Despite a dip during the morning, the FTSE 100 is set for its fourth monthly rise in a row even though investors are still cautious about the state of the global economy.
An early rise followed news of a positive performance from China - which shrugged off a brief but hefty flash crash to enjoy its best day since February. Dealers pointed to suggestions that mainland Chinese stocks would soon be included in the MSCI global indices. There was also speculation that Japan’s prime minister Shinzo Abe might postpone next year’s scheduled sales tax rise until late 2019, which helped sentiment.
But there is some hesitation ahead of a number of key events this week, not least the European Central Bank’s latest meeting and the US non-farm payroll figures, the last before the Federal Reserve interest rate decision in June.
Overall the FTSE 100 has slipped 12.22 points to 6258.57.
Anglo American has edged 1.3p lower to 610.7p despite a report in the Australian that Glencore, down 1.1p at 133.2p was planning to team up with private equity group Apollo to bid for Anglo’s Grosvenor and Moranbah coal mines in Queensland.
With Brent crude down 0.84% at $49.34 ahead of an Opec meeting this week and the continuing strength of the dollar on rate rise expectations, other commodity companies are also lower. BHP Billiton is down 15.2p at 825.1p while BP has fallen 6.5p to 355.45p.
Among the mid-caps Alliance Trust has added 17.5p to 526p as RIT Capital made an informal merger approach.
Zoopla Property is up 8.3p at 328.8p as analysts at Jefferies issued a buy note after the online portal’s positive first half update last week. Lifting its price target from 415p to 430p, Jefferies said:
Zoopla is leading rather than following the market as it seeks to be the ‘one stop shop’ for the homebuyer, the Amazon of UK residential, with services ranging across property to tradesmen to utilities. In our view, two catalysts are likely to lead to a material re-rating of Zoopla’s shares in the coming months: the continued decline of challenger portal, ‘On The Market’ (Zoopla has now had 12 consecutive months of agency customer growth) and the Capital Markets Day on 15 September 2016, which will lift the curtain on the future strategy of Zoopla and its recent acquisitions of uSwitch and PSG.

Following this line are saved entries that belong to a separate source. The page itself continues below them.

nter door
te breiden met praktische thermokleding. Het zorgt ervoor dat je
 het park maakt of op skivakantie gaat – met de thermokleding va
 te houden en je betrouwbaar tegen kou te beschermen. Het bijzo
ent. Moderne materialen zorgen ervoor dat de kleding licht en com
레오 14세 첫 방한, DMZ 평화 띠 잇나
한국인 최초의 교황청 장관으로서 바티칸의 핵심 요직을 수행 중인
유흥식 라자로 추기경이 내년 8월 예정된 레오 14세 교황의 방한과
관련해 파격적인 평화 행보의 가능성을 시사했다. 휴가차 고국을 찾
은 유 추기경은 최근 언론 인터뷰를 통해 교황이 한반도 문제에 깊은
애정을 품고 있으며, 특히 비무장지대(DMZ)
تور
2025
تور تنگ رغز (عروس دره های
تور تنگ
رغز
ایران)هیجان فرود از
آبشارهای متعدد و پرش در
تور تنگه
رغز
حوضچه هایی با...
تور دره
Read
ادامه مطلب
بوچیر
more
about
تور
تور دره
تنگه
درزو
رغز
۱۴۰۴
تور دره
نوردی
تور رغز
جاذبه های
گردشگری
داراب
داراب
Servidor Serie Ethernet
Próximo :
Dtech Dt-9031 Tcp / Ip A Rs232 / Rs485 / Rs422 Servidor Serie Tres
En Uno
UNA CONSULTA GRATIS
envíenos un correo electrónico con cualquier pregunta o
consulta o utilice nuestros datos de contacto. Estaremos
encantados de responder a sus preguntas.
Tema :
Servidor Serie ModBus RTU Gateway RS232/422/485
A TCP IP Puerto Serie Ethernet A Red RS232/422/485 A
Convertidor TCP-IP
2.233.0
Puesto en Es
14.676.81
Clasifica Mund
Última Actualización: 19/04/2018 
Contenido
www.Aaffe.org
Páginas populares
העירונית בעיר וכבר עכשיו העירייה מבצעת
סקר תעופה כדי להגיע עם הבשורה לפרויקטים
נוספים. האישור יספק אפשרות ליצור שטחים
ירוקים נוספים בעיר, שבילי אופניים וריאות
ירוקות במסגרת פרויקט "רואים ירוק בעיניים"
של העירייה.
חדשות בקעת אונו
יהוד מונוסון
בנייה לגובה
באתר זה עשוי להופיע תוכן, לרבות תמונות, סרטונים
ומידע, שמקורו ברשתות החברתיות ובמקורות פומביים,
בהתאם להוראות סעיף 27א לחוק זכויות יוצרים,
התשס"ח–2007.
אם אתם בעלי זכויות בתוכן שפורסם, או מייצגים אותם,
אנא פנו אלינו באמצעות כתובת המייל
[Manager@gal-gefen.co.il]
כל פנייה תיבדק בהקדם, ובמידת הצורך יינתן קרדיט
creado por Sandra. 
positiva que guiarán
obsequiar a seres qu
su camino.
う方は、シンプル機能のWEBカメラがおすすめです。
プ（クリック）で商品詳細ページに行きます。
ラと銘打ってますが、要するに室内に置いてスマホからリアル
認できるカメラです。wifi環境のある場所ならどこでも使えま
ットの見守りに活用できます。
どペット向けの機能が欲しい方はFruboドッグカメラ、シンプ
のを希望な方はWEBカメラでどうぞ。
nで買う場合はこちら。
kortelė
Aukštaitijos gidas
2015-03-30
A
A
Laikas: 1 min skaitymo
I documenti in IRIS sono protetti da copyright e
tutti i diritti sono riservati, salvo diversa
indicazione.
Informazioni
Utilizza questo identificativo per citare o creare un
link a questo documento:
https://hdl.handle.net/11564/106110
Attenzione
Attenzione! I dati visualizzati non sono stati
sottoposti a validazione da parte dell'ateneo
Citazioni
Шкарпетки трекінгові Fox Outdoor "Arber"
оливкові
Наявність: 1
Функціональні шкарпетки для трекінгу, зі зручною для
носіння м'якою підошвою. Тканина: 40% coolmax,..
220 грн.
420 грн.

We continue to have very high conviction on Zoopla. In our view, the strategy is logical and commercial and it is working. Strong performance from uSwitch drives our upgrades today as we believe that Zoopla is entering a prolonged purple patch and we have yet to see the real benefits of PSG, which, in our view, will provide traditional agents significant firepower as the agency battlefield moves from the high street to the cloud.